#### Assignment:
Among the entries below, tally each line in which the word "dropdown" is found, then state the tally alone.

(Page layout parsing data)
• • • • •

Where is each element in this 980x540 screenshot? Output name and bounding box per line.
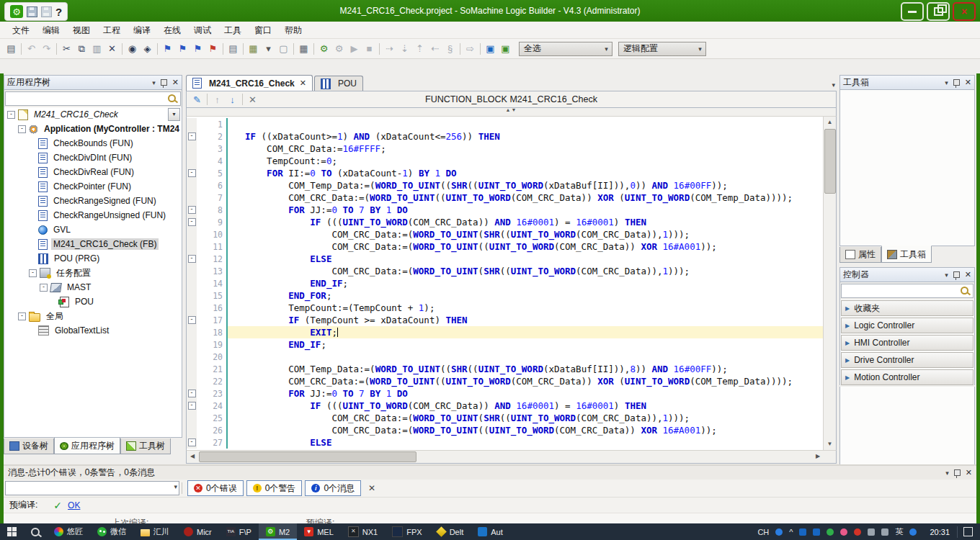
tree-item-checkrangesigned-fun-[interactable]: CheckRangeSigned (FUN) [4,194,182,208]
toolbar-insert-grid-icon[interactable]: ▦ [246,41,261,56]
scroll-down-icon[interactable]: ▼ [824,438,836,450]
code-line-15[interactable]: 15 END_FOR; [187,289,824,302]
tree-item-m241-crc16-check[interactable]: -M241_CRC16_Check▾ [4,107,182,122]
toolbar-bookmark-clear-icon[interactable]: ⚑ [205,41,220,56]
toolbar-login-monitor-icon[interactable]: ▣ [483,41,498,56]
pin-icon[interactable] [161,79,167,86]
tray-icon-gray[interactable] [868,528,875,536]
fold-collapse-icon[interactable]: - [188,390,196,397]
tray-text-10[interactable]: 英 [895,526,903,537]
pin-icon[interactable] [953,271,960,278]
tree-item-pou[interactable]: POU [4,294,182,309]
horizontal-scrollbar[interactable]: ◀ ▶ [186,450,837,464]
scroll-up-icon[interactable]: ▲ [824,117,836,128]
toolbar-undo-icon[interactable]: ↶ [24,41,39,56]
toolbar-bookmark-next-icon[interactable]: ⚑ [175,41,190,56]
toolbar-build-offline-icon[interactable]: ⚙ [331,41,347,56]
toolbar-new-object-icon[interactable]: ▢ [276,41,291,56]
vertical-scrollbar[interactable]: ▲ ▼ [823,117,836,450]
tray-icon-gray[interactable] [881,528,888,536]
fold-collapse-icon[interactable]: - [188,132,196,140]
message-category-dropdown[interactable]: ▾ [5,481,179,495]
tab-设备树[interactable]: 设备树 [4,438,54,454]
tray-icon-blue-sq[interactable] [799,528,806,536]
code-line-3[interactable]: 3 COM_CRC_Data:=16#FFFF; [187,143,824,155]
tab-属性[interactable]: 属性 [839,247,881,263]
chevron-down-icon[interactable]: ▾ [152,79,156,86]
app-huichuan[interactable]: 汇川 [133,523,177,540]
code-line-4[interactable]: 4 TempCount:=0; [187,155,824,167]
tree-item--[interactable]: -任务配置 [4,266,182,280]
tray-text-2[interactable]: ^ [789,528,793,536]
tree-item-checkpointer-fun-[interactable]: CheckPointer (FUN) [4,179,182,194]
tree-item-checkdivdint-fun-[interactable]: CheckDivDInt (FUN) [4,150,182,165]
controller-category-drive-controller[interactable]: ▶Drive Controller [841,352,974,368]
tree-expander-icon[interactable]: - [7,111,15,119]
tray-icon-blue-round[interactable] [775,528,783,536]
tray-icon-red[interactable] [854,528,861,536]
code-line-11[interactable]: 11 COM_CRC_Data:=(WORD_TO_UINT((UINT_TO_… [187,240,824,253]
fold-collapse-icon[interactable]: - [188,206,196,214]
tree-expander-icon[interactable]: - [18,125,26,133]
chevron-down-icon[interactable]: ▾ [945,271,948,279]
code-line-9[interactable]: -9 IF (((UINT_TO_WORD(COM_CRC_Data)) AND… [187,216,824,228]
tray-icon-pink[interactable] [840,528,847,536]
app-delta[interactable]: Delt [429,523,471,540]
tree-item-checkdivreal-fun-[interactable]: CheckDivReal (FUN) [4,165,182,179]
tree-search-input[interactable] [5,91,181,106]
menu-item-6[interactable]: 调试 [187,23,218,37]
configuration-selector-dropdown[interactable]: 逻辑配置 ▾ [618,42,706,56]
menu-item-8[interactable]: 窗口 [248,23,278,37]
fold-collapse-icon[interactable]: - [188,218,196,226]
toolbar-replace-icon[interactable]: ◈ [140,41,155,56]
messages-filter-button[interactable]: i0个消息 [305,480,361,496]
pin-icon[interactable] [953,79,960,86]
toolbar-next-step-icon[interactable]: ⇨ [463,41,478,56]
device-selector-dropdown[interactable]: 全选 ▾ [519,42,612,56]
toolbar-bookmark-toggle-icon[interactable]: ⚑ [160,41,175,56]
menu-item-7[interactable]: 工具 [218,23,248,37]
controller-category-hmi-controller[interactable]: ▶HMI Controller [841,335,974,351]
toolbar-build-icon[interactable]: ⚙ [316,41,331,56]
editor-move-down-icon[interactable]: ↓ [225,92,240,107]
code-line-19[interactable]: 19 END_IF; [187,338,824,351]
app-somachine[interactable]: ⚙M2 [259,523,297,540]
code-line-13[interactable]: 13 COM_CRC_Data:=(WORD_TO_UINT(SHR((UINT… [187,265,824,277]
toolbar-print-icon[interactable]: ▤ [4,41,19,56]
chevron-down-icon[interactable]: ▾ [945,79,948,86]
code-line-27[interactable]: -27 ELSE [187,436,824,449]
app-fpx[interactable]: FPX [385,523,429,540]
scroll-left-icon[interactable]: ◀ [187,451,198,462]
tree-item-gvl[interactable]: GVL [4,222,182,237]
menu-item-2[interactable]: 视图 [66,23,97,37]
menu-item-9[interactable]: 帮助 [278,23,308,37]
fold-collapse-icon[interactable]: - [188,438,196,446]
fold-collapse-icon[interactable]: - [188,402,196,410]
controller-category-收藏夹[interactable]: ▶收藏夹 [841,300,974,316]
tree-item-checkbounds-fun-[interactable]: CheckBounds (FUN) [4,136,182,150]
controller-category-motion-controller[interactable]: ▶Motion Controller [841,369,974,385]
tab-工具树[interactable]: 工具树 [120,438,171,454]
close-button[interactable]: × [953,2,976,21]
clear-messages-icon[interactable]: ✕ [368,483,375,493]
pin-icon[interactable] [954,469,961,476]
code-line-16[interactable]: 16 TempCount:=(TempCount + 1); [187,302,824,314]
minimize-button[interactable] [901,2,924,21]
tree-item-mast[interactable]: -MAST [4,280,182,294]
search-button[interactable] [24,523,47,540]
menu-item-4[interactable]: 编译 [127,23,157,37]
app-youjiang[interactable]: 悠匠 [47,523,90,540]
toolbar-step-into-icon[interactable]: ⇣ [397,41,412,56]
declaration-splitter[interactable]: ▲▼ [186,108,837,117]
tray-icon-blue-round[interactable] [909,528,917,536]
tab-应用程序树[interactable]: 应用程序树 [54,437,120,454]
toolbar-delete-icon[interactable]: ✕ [104,41,120,56]
toolbar-find-icon[interactable]: ◉ [125,41,140,56]
toolbar-paste-icon[interactable]: ▥ [89,41,104,56]
app-melsoft[interactable]: ▼MEL [297,523,341,540]
tree-expander-icon[interactable]: - [18,312,26,320]
fold-collapse-icon[interactable]: - [188,255,196,263]
fold-collapse-icon[interactable]: - [188,169,196,177]
tree-expander-icon[interactable]: - [40,284,48,292]
menu-item-1[interactable]: 编辑 [36,23,66,37]
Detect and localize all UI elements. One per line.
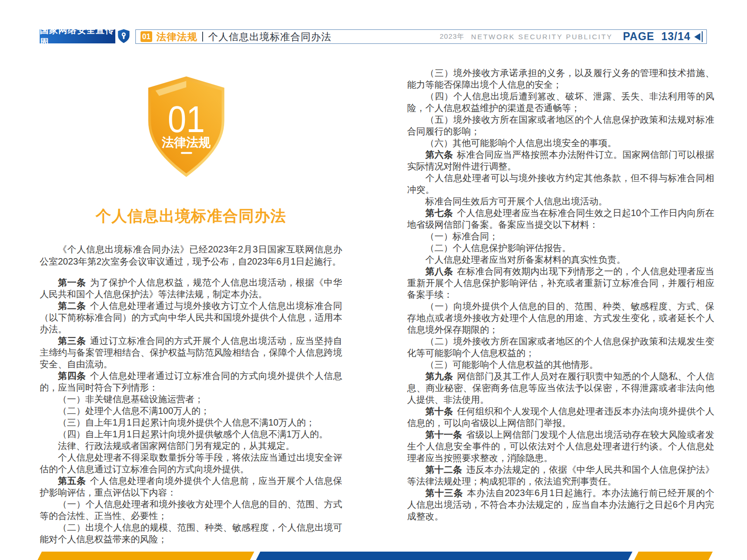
article-paragraph: 第四条个人信息处理者通过订立标准合同的方式向境外提供个人信息的，应当同时符合下列… <box>40 370 342 393</box>
chapter-number-badge: 01 <box>141 31 152 42</box>
article-paragraph: （一）非关键信息基础设施运营者； <box>40 393 342 405</box>
article-paragraph: （三）自上年1月1日起累计向境外提供个人信息不满10万人的； <box>40 417 342 428</box>
article-paragraph: 第一条为了保护个人信息权益，规范个人信息出境活动，根据《中华人民共和国个人信息保… <box>40 277 342 300</box>
article-paragraph: （四）自上年1月1日起累计向境外提供敏感个人信息不满1万人的。 <box>40 428 342 440</box>
header-doc-title: 个人信息出境标准合同办法 <box>208 30 331 43</box>
header-bar: 01 法律法规 个人信息出境标准合同办法 2023年 NETWORK SECUR… <box>135 29 707 44</box>
article-text: （三）境外接收方承诺承担的义务，以及履行义务的管理和技术措施、能力等能否保障出境… <box>407 68 714 90</box>
chapter-label: 法律法规 <box>156 30 197 43</box>
document-page: { "header": { "brand": "国家网络安全宣传周", "cha… <box>0 0 747 560</box>
article-paragraph: 第八条在标准合同有效期内出现下列情形之一的，个人信息处理者应当重新开展个人信息保… <box>407 266 714 301</box>
article-text: 个人信息处理者不得采取数量拆分等手段，将依法应当通过出境安全评估的个人信息通过订… <box>40 452 342 474</box>
article-number: 第二条 <box>58 301 86 311</box>
article-paragraph: （一）标准合同； <box>407 231 714 242</box>
article-text: （一）标准合同； <box>425 231 498 241</box>
article-paragraph: 第二条个人信息处理者通过与境外接收方订立个人信息出境标准合同（以下简称标准合同）… <box>40 300 342 335</box>
article-number: 第三条 <box>58 336 86 346</box>
footer-bars <box>40 552 711 560</box>
article-number: 第十三条 <box>425 488 463 498</box>
article-paragraph: 个人信息处理者不得采取数量拆分等手段，将依法应当通过出境安全评估的个人信息通过订… <box>40 452 342 475</box>
article-text: 网信部门及其工作人员对在履行职责中知悉的个人隐私、个人信息、商业秘密、保密商务信… <box>407 371 714 405</box>
article-text: （一）个人信息处理者和境外接收方处理个人信息的目的、范围、方式等的合法性、正当性… <box>40 499 342 521</box>
article-text: 在标准合同有效期内出现下列情形之一的，个人信息处理者应当重新开展个人信息保护影响… <box>407 266 714 300</box>
article-paragraph: （二）出境个人信息的规模、范围、种类、敏感程度，个人信息出境可能对个人信息权益带… <box>40 522 342 545</box>
footer-bar-blue <box>256 552 632 560</box>
page-back-icon <box>694 33 700 41</box>
article-paragraph: 第十三条本办法自2023年6月1日起施行。本办法施行前已经开展的个人信息出境活动… <box>407 487 714 522</box>
article-text: 标准合同应当严格按照本办法附件订立。国家网信部门可以根据实际情况对附件进行调整。 <box>407 149 714 171</box>
article-paragraph: 第七条个人信息处理者应当在标准合同生效之日起10个工作日内向所在地省级网信部门备… <box>407 207 714 231</box>
article-text: （五）境外接收方所在国家或者地区的个人信息保护政策和法规对标准合同履行的影响； <box>407 114 714 136</box>
article-text: （一）非关键信息基础设施运营者； <box>58 394 204 404</box>
article-number: 第六条 <box>425 149 453 160</box>
article-number: 第七条 <box>425 208 453 218</box>
article-paragraph: 第三条通过订立标准合同的方式开展个人信息出境活动，应当坚持自主缔约与备案管理相结… <box>40 335 342 370</box>
article-paragraph: （四）个人信息出境后遭到篡改、破坏、泄露、丢失、非法利用等的风险，个人信息权益维… <box>407 91 714 114</box>
article-text: （三）可能影响个人信息权益的其他情形。 <box>425 359 599 370</box>
article-text: （二）个人信息保护影响评估报告。 <box>425 243 571 253</box>
article-text: 标准合同生效后方可开展个人信息出境活动。 <box>425 196 607 206</box>
article-paragraph: 第六条标准合同应当严格按照本办法附件订立。国家网信部门可以根据实际情况对附件进行… <box>407 149 714 172</box>
article-number: 第五条 <box>58 476 86 486</box>
chapter-shield-emblem: 01 法律法规 <box>141 73 232 180</box>
article-paragraph: 第九条网信部门及其工作人员对在履行职责中知悉的个人隐私、个人信息、商业秘密、保密… <box>407 371 714 406</box>
article-text: （二）处理个人信息不满100万人的； <box>58 406 210 416</box>
brand-badge: 国家网络安全宣传周 <box>40 29 115 43</box>
article-number: 第十一条 <box>425 429 462 440</box>
article-paragraph: 标准合同生效后方可开展个人信息出境活动。 <box>407 196 714 207</box>
article-text: 任何组织和个人发现个人信息处理者违反本办法向境外提供个人信息的，可以向省级以上网… <box>407 406 714 428</box>
subtitle-en: NETWORK SECURITY PUBLICITY <box>471 33 613 41</box>
footer-bar-orange-left <box>37 552 254 560</box>
article-number: 第十条 <box>425 406 453 416</box>
article-paragraph: （六）其他可能影响个人信息出境安全的事项。 <box>407 137 714 149</box>
left-column-articles: 第一条为了保护个人信息权益，规范个人信息出境活动，根据《中华人民共和国个人信息保… <box>40 277 342 545</box>
article-paragraph: 法律、行政法规或者国家网信部门另有规定的，从其规定。 <box>40 440 342 452</box>
article-paragraph: 个人信息处理者可以与境外接收方约定其他条款，但不得与标准合同相冲突。 <box>407 172 714 196</box>
emblem-dash <box>181 152 192 154</box>
page-number: 13/14 <box>661 30 691 42</box>
article-paragraph: （一）个人信息处理者和境外接收方处理个人信息的目的、范围、方式等的合法性、正当性… <box>40 498 342 522</box>
article-text: （四）个人信息出境后遭到篡改、破坏、泄露、丢失、非法利用等的风险，个人信息权益维… <box>407 91 714 113</box>
page-word: PAGE <box>623 30 654 42</box>
shield-lock-icon <box>117 28 130 44</box>
article-text: （一）向境外提供个人信息的目的、范围、种类、敏感程度、方式、保存地点或者境外接收… <box>407 301 714 335</box>
page-title: 个人信息出境标准合同办法 <box>40 206 342 227</box>
emblem-number: 01 <box>168 98 205 140</box>
footer-bar-orange-right <box>634 552 712 560</box>
article-paragraph: 第十二条违反本办法规定的，依据《中华人民共和国个人信息保护法》等法律法规处理；构… <box>407 464 714 487</box>
article-text: 法律、行政法规或者国家网信部门另有规定的，从其规定。 <box>58 441 295 451</box>
article-paragraph: （三）可能影响个人信息权益的其他情形。 <box>407 359 714 371</box>
article-text: 个人信息处理者应当对所备案材料的真实性负责。 <box>425 254 626 265</box>
page-indicator: PAGE 13/14 <box>623 30 691 43</box>
emblem-label: 法律法规 <box>162 135 211 149</box>
right-column-articles: （三）境外接收方承诺承担的义务，以及履行义务的管理和技术措施、能力等能否保障出境… <box>407 67 714 522</box>
article-text: （二）境外接收方所在国家或者地区的个人信息保护政策和法规发生变化等可能影响个人信… <box>407 336 714 358</box>
article-number: 第十二条 <box>425 464 462 475</box>
year-label: 2023年 <box>440 32 465 41</box>
article-paragraph: 第五条个人信息处理者向境外提供个人信息前，应当开展个人信息保护影响评估，重点评估… <box>40 475 342 498</box>
article-number: 第八条 <box>425 266 453 276</box>
article-text: （二）出境个人信息的规模、范围、种类、敏感程度，个人信息出境可能对个人信息权益带… <box>40 522 342 544</box>
article-text: 个人信息处理者可以与境外接收方约定其他条款，但不得与标准合同相冲突。 <box>407 173 714 195</box>
article-text: （六）其他可能影响个人信息出境安全的事项。 <box>425 138 617 148</box>
article-paragraph: 第十一条省级以上网信部门发现个人信息出境活动存在较大风险或者发生个人信息安全事件… <box>407 429 714 464</box>
article-paragraph: 个人信息处理者应当对所备案材料的真实性负责。 <box>407 254 714 266</box>
article-paragraph: 第十条任何组织和个人发现个人信息处理者违反本办法向境外提供个人信息的，可以向省级… <box>407 406 714 429</box>
brand-badge-label: 国家网络安全宣传周 <box>40 24 115 49</box>
header-divider <box>202 32 203 42</box>
article-text: （三）自上年1月1日起累计向境外提供个人信息不满10万人的； <box>58 417 315 427</box>
intro-paragraph: 《个人信息出境标准合同办法》已经2023年2月3日国家互联网信息办公室2023年… <box>40 243 342 267</box>
article-paragraph: （二）个人信息保护影响评估报告。 <box>407 242 714 254</box>
article-paragraph: （二）处理个人信息不满100万人的； <box>40 405 342 417</box>
article-text: （四）自上年1月1日起累计向境外提供敏感个人信息不满1万人的。 <box>58 429 328 439</box>
article-paragraph: （三）境外接收方承诺承担的义务，以及履行义务的管理和技术措施、能力等能否保障出境… <box>407 67 714 91</box>
article-paragraph: （一）向境外提供个人信息的目的、范围、种类、敏感程度、方式、保存地点或者境外接收… <box>407 301 714 336</box>
article-text: 个人信息处理者应当在标准合同生效之日起10个工作日内向所在地省级网信部门备案。备… <box>407 208 714 230</box>
article-paragraph: （五）境外接收方所在国家或者地区的个人信息保护政策和法规对标准合同履行的影响； <box>407 114 714 137</box>
article-number: 第九条 <box>425 371 453 381</box>
article-number: 第四条 <box>58 371 86 381</box>
page-cursor-bar <box>702 31 703 42</box>
article-number: 第一条 <box>58 277 86 287</box>
article-paragraph: （二）境外接收方所在国家或者地区的个人信息保护政策和法规发生变化等可能影响个人信… <box>407 336 714 359</box>
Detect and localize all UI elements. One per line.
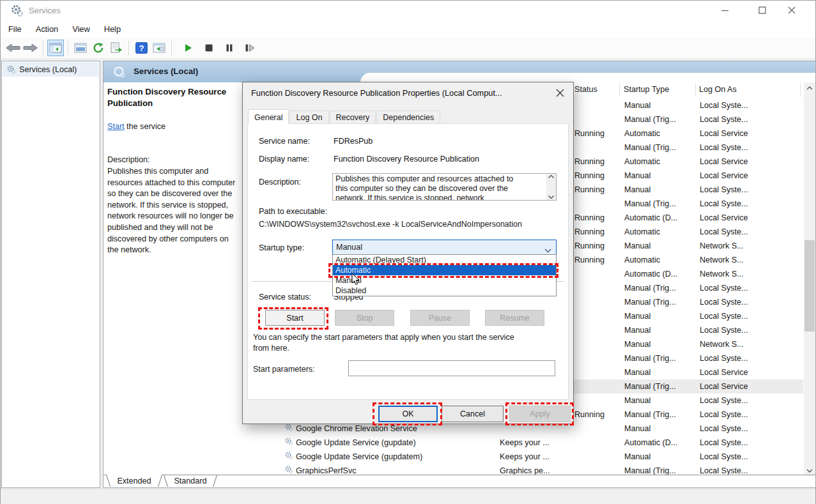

• • • • •

#### Task solution:
3